改めて、私たちは普段「今、ここにある自分」をいかに置き去りにして、過去のことやこれから起こる(かもしれない)出来事にばかり神経をすり減らしているか、思い知らされました。

ストレスを感じてイライラしたり落ち込んだりしている自分というものを俯瞰で振り返ってみると、大抵「すでにもうどうすることもできない過去の出来事」を反芻して自分を苛んでいたり、これからどうなるのか結局分かりもしないのに悲観的な未来を想定して絶望していたり、という感じ。
それで何か捉え方や振る舞いが切り替わるならともかく、そうではなくただただ今の自分が辛くなってしまうだけのことがほとんどです。

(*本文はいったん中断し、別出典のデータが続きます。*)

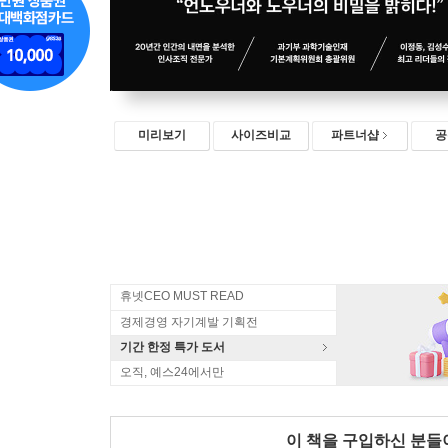
미리보기
사이즈비교
파트너샵
공
휴넷CEO MUST READ
경제경영 자기계발 기획전
기간 한정 특가 도서
오직, 예스24에서만
이 책을 구입하신 분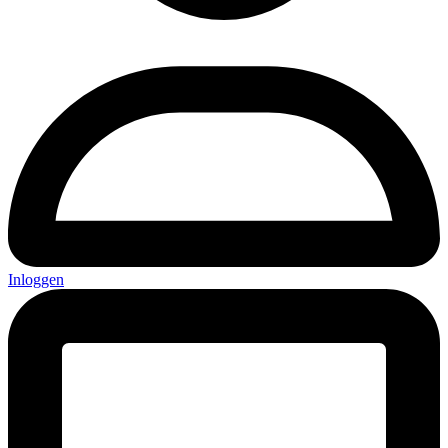
Inloggen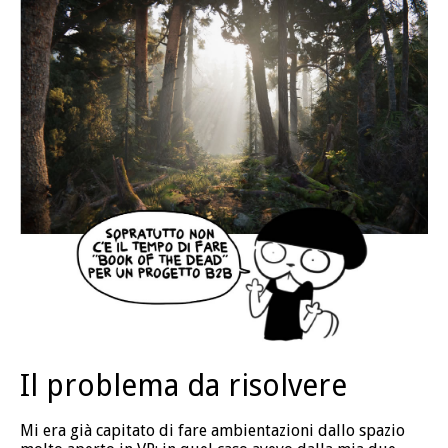
Il problema da risolvere
Mi era già capitato di fare ambientazioni dallo spazio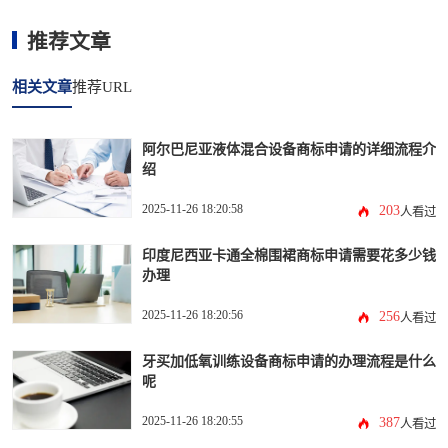
推荐文章
相关文章
推荐URL
阿尔巴尼亚液体混合设备商标申请的详细流程介
绍
2025-11-26 18:20:58
203
人看过
印度尼西亚卡通全棉围裙商标申请需要花多少钱
办理
2025-11-26 18:20:56
256
人看过
牙买加低氧训练设备商标申请的办理流程是什么
呢
2025-11-26 18:20:55
387
人看过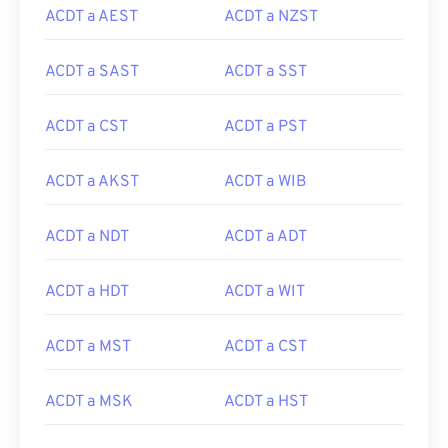
ACDT a AEST
ACDT a NZST
ACDT a SAST
ACDT a SST
ACDT a CST
ACDT a PST
ACDT a AKST
ACDT a WIB
ACDT a NDT
ACDT a ADT
ACDT a HDT
ACDT a WIT
ACDT a MST
ACDT a CST
ACDT a MSK
ACDT a HST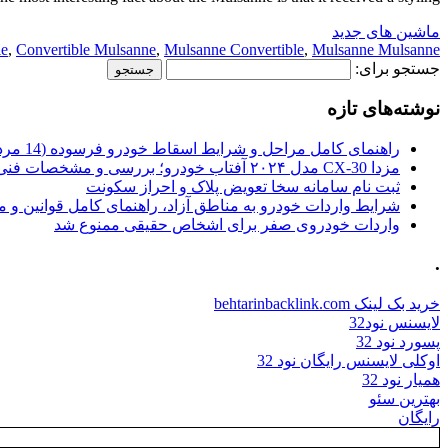
ماشین های جدید
le
,
Convertible Mulsanne
,
Mulsanne Convertible
,
Mulsanne Mulsanne
جستجو برای:
نوشته‌های تازه
راهنمای کامل مراحل و شرایط اسقاط خودرو فرسوده (14 مرداد 1405)
مزدا CX-30 مدل ۲۰۲۴ آفتاب خودرو؛ بررسی و مشخصات فنی
ثبت نام سامانه سخا تعویض پلاک و احراز سکونت
شرایط واردات خودرو به مناطق آزاد، راهنمای کامل قوانین و 
واردات خودروی صفر برای اشخاص حقیقی ممنوع شد
.
خرید بک لینک behtarinbacklink.com
لایسنس نود32
پسورد نود 32
اوکلی لایسنس رایگان نود 32
همیار نود 32
بهترین سئو
رایگان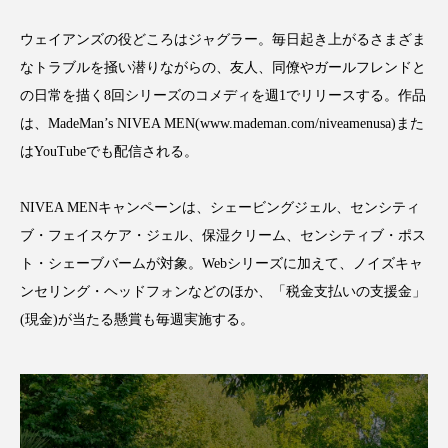
ウェイアンズの役どころはジャグラー。毎日起き上がるさまざま
なトラブルを掻い潜りながらの、友人、同僚やガールフレンドと
の日常を描く
8
回シリーズのコメディを週
1
でリリースする。作品
FEATURED
注目の企画
は、
MadeMan’s NIVEA MEN(www.mademan.com/niveamenusa)
また
は
YouTube
でも配信される。
TAG LIST
NIVEA MEN
キャンペーンは、シェービングジェル、センシティ
タグ一覧
ブ・フェイスケア・ジェル、保湿クリーム、センシティブ・ポス
ト・シェーブバームが対象。
Web
シリーズに加えて、ノイズキャ
AI
B2B
BeautyTech
ChatGPT
ンセリング・ヘッドフォンなどのほか、「税金支払いの支援金」
(現金)が当たる懸賞も毎週実施する。
Gemini
Instagram
SaaS
SNS
TikTok
アスタキサンチン
アスレジャーコスメ
アレルギー
アロマ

そうか、だからマインドフルネスが有効なんだな、とちょっと納得。

「いつ咲くのかな、去年はいつだったかな」と桜の木を見ながら考えていても、そんな私の思いをはるかに飛び越えて、ちゃんと「咲く日」はやって来た。それも、私の想像よりもっと早く、もっと唐突に。

ついつい物事を悲観したり希望を見失ったりしそうになる時は、この桜のことを思い出そう、と思いました。
「まだ咲かない」と嘆くのではなく、「大丈夫、ちゃんと咲くさ」と信じて「今ここ」にある自分に感謝しつつ大切にしていれば、思っているよりも早く開花の日は来るものだ、と。

「明日のことまで思い悩むな」というイエスの言葉は、「どうとでもなるから心配するな」という投げやりな励ましではなく、「大丈夫、あなたの心配を超えて神さまはちゃんとあなたを導いてくださるから、今のあなたを大事にしてね」という労りのメッセージなのかなと思います。

絶望しか見出せないように思えてしまう昨今の世の中です。「希望の花はまだ咲かない」「希望の花はもう咲かないのではないか」とつい嘆息しがちな今日この頃。
でも、「希望の花は必ず咲く。それも、遠からず」。そのように信じて、今の自分の持ち場を守っていかねばな、と思わされました。